▶ ACTIVITY: Please find the lines in the following records that hold "Blood", and copy them.

▶ GIVEN RECORDS:

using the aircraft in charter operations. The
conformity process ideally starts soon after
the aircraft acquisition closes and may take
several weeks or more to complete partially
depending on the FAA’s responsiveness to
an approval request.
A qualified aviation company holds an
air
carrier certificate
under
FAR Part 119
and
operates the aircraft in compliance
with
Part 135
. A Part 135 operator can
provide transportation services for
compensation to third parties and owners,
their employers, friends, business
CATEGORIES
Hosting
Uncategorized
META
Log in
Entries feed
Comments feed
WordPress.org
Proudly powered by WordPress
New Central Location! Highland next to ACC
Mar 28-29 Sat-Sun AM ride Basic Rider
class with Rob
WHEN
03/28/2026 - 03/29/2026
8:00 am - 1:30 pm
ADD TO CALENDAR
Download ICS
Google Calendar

--

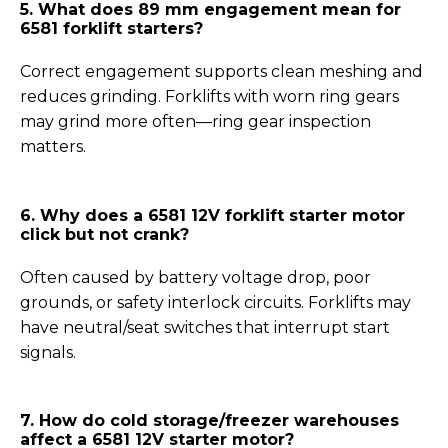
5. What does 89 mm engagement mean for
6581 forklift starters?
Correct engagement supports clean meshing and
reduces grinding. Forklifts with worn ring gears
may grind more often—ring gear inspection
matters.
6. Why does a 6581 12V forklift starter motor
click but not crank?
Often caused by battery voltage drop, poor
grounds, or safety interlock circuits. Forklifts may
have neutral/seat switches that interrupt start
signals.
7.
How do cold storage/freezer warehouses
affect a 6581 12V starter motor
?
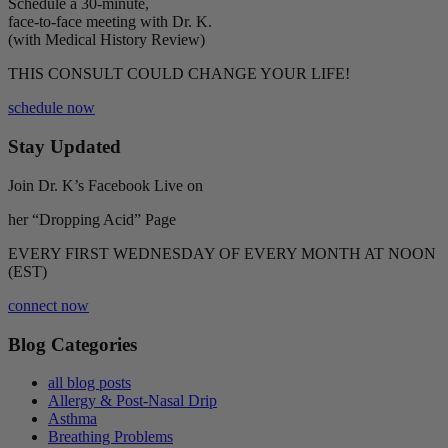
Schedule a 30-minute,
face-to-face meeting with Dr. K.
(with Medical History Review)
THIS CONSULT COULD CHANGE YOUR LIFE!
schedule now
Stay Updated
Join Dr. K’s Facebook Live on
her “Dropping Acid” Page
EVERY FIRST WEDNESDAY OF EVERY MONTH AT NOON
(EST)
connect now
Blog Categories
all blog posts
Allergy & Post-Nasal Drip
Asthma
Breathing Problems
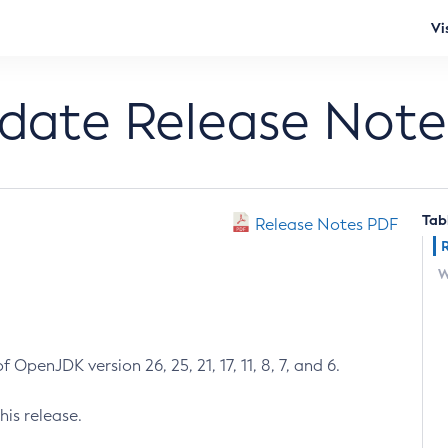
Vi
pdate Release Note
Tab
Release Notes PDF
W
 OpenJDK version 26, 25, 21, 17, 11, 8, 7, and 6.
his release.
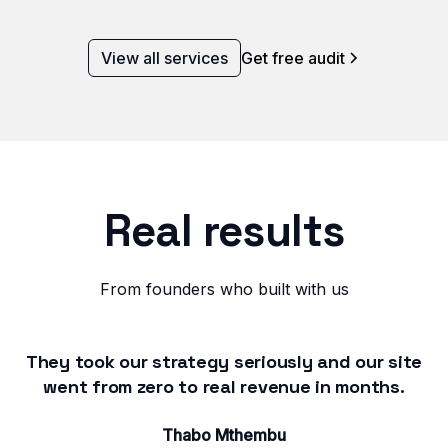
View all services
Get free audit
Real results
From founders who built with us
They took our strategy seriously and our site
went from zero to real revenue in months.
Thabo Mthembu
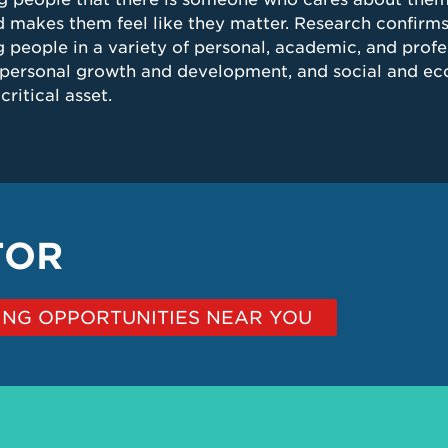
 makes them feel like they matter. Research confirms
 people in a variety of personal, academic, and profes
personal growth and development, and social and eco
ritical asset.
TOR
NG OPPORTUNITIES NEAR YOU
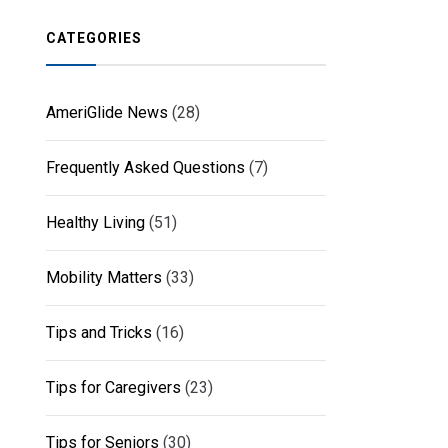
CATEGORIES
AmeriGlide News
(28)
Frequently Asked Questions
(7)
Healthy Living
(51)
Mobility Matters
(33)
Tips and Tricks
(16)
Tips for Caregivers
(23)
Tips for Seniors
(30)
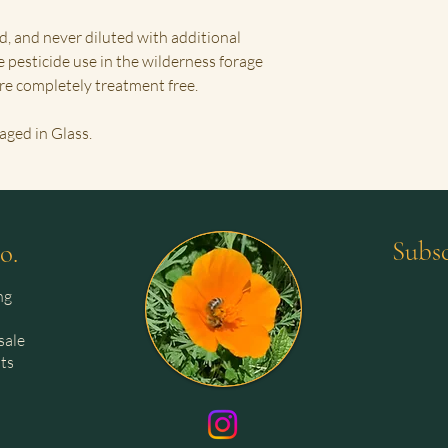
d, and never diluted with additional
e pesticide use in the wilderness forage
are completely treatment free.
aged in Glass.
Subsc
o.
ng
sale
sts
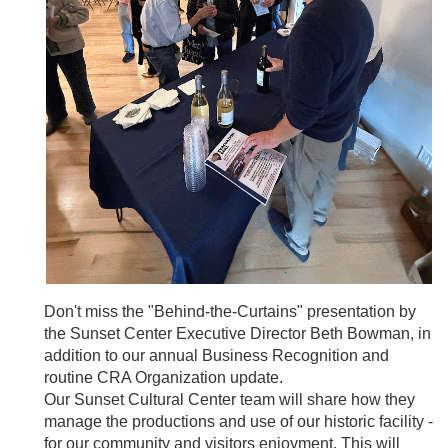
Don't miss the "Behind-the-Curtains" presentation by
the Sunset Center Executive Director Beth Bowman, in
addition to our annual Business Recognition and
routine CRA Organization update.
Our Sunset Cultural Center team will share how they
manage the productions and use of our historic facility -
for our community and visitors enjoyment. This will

* * *

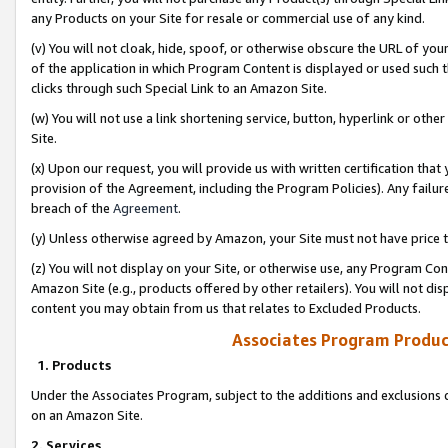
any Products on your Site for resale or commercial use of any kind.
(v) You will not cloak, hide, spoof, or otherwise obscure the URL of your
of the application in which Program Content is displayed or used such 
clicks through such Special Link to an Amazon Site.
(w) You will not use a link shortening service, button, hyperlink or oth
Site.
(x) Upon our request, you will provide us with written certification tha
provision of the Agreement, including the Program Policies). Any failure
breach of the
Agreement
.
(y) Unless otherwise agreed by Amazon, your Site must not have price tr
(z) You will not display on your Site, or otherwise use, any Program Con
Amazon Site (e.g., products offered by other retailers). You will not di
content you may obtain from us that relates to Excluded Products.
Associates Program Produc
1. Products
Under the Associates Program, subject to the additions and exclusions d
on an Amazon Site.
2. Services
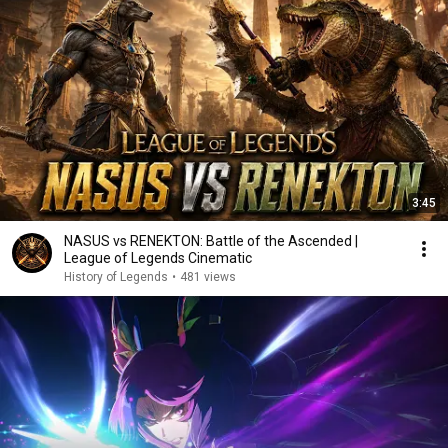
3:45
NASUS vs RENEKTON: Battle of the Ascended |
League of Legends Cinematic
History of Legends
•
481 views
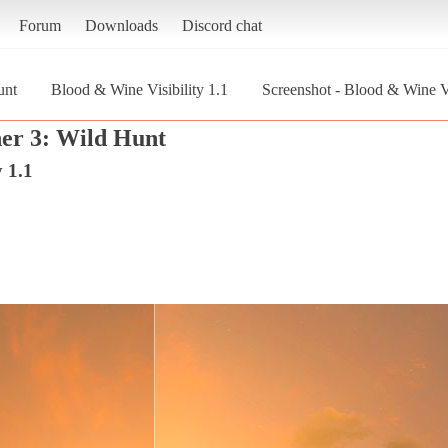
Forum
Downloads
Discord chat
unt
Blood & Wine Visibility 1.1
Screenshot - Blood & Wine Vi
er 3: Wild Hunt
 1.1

▶ SOLUTION BELOW:
Blood & Wine Visibility 1.1
Screenshot - Blood & Wine Vi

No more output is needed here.